Indicate, with the number alone, how many lines in the listing below hold the string "yang".

▶

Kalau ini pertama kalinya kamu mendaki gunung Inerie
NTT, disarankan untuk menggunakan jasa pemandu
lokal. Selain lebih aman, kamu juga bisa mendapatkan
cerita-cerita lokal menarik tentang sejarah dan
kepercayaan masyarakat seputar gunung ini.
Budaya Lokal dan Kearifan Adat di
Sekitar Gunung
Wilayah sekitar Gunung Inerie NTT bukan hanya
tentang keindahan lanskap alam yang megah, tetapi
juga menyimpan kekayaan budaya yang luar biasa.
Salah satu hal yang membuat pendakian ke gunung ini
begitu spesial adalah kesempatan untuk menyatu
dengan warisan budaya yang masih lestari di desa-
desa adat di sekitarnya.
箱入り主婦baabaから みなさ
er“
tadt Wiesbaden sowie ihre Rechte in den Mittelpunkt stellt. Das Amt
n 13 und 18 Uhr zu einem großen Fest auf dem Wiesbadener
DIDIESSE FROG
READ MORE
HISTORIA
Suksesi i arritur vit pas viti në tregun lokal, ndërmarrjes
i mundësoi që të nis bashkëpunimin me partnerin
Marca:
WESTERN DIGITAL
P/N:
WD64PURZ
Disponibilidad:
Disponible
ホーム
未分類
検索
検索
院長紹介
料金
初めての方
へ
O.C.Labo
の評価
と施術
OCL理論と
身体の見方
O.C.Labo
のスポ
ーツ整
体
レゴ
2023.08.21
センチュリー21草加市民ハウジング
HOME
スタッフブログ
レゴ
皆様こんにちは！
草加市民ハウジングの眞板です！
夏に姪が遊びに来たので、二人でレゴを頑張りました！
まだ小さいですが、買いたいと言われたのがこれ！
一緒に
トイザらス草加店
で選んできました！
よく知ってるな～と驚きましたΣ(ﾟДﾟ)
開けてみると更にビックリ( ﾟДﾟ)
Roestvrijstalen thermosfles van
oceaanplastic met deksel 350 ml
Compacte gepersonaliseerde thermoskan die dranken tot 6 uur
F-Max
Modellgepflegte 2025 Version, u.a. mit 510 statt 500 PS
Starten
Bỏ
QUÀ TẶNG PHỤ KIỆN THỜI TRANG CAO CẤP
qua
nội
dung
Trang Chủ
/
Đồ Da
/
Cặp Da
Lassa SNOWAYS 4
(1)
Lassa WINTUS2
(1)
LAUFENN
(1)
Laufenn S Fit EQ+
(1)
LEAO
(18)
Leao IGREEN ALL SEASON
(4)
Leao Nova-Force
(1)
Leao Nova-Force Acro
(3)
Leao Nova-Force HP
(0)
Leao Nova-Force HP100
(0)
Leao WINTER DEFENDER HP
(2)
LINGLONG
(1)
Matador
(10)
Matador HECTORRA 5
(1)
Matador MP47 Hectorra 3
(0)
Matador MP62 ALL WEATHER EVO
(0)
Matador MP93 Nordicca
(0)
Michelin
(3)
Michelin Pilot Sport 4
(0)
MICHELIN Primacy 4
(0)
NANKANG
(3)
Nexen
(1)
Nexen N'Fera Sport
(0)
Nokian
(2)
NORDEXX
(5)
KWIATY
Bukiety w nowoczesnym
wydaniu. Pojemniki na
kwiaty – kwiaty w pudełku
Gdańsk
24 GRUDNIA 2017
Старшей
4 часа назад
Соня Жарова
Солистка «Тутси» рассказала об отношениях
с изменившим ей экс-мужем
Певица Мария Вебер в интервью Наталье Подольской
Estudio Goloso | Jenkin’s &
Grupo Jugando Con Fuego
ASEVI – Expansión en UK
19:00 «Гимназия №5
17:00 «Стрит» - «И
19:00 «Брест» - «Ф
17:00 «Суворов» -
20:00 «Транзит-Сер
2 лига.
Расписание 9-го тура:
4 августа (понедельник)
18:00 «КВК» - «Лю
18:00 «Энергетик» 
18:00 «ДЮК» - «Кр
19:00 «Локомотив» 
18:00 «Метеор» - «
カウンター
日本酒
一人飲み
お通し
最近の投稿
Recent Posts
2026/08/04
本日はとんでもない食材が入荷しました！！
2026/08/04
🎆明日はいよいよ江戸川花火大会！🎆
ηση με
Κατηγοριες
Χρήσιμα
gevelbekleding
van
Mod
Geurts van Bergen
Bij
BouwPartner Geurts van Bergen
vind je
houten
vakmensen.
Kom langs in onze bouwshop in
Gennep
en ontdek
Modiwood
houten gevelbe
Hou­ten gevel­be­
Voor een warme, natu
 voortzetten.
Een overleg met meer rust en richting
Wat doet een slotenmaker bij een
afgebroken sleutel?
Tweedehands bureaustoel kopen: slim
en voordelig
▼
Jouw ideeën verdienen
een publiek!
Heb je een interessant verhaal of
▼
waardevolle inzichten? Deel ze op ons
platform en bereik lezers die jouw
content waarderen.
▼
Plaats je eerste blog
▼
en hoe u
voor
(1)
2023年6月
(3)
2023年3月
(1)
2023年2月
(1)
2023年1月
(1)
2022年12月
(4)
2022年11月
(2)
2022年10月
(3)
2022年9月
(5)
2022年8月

◀

» PROBLEM SOLUTION:
4